WHAT IS REQUIRED:
Give the whole listing below once more, exactly, without pictures.

DATA SUPPLIED:
------------------------------------------------------------
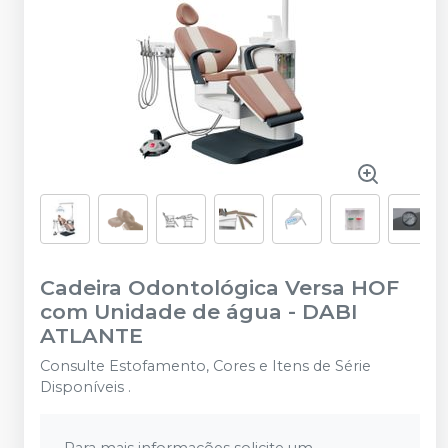
Cadeira Odontológica Versa HOF
com Unidade de água
-
DABI
ATLANTE
Consulte Estofamento, Cores e Itens de Série
Disponíveis .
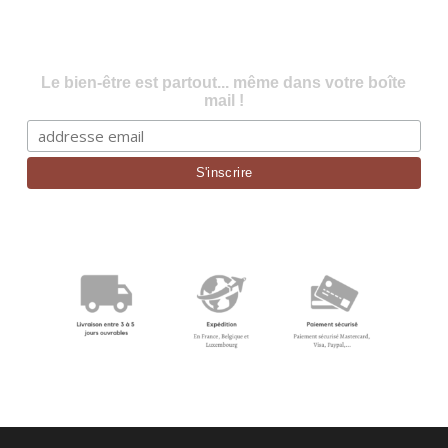
Le bien-être est partout... même dans votre boîte
mail !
------------------------------------------------------------
RESPONSE:
Cadeira Odontológica Versa HOF
com Unidade de água
-
DABI
ATLANTE
Consulte Estofamento, Cores e Itens de Série
Disponíveis .
Le bien-être est partout... même dans votre boîte
mail !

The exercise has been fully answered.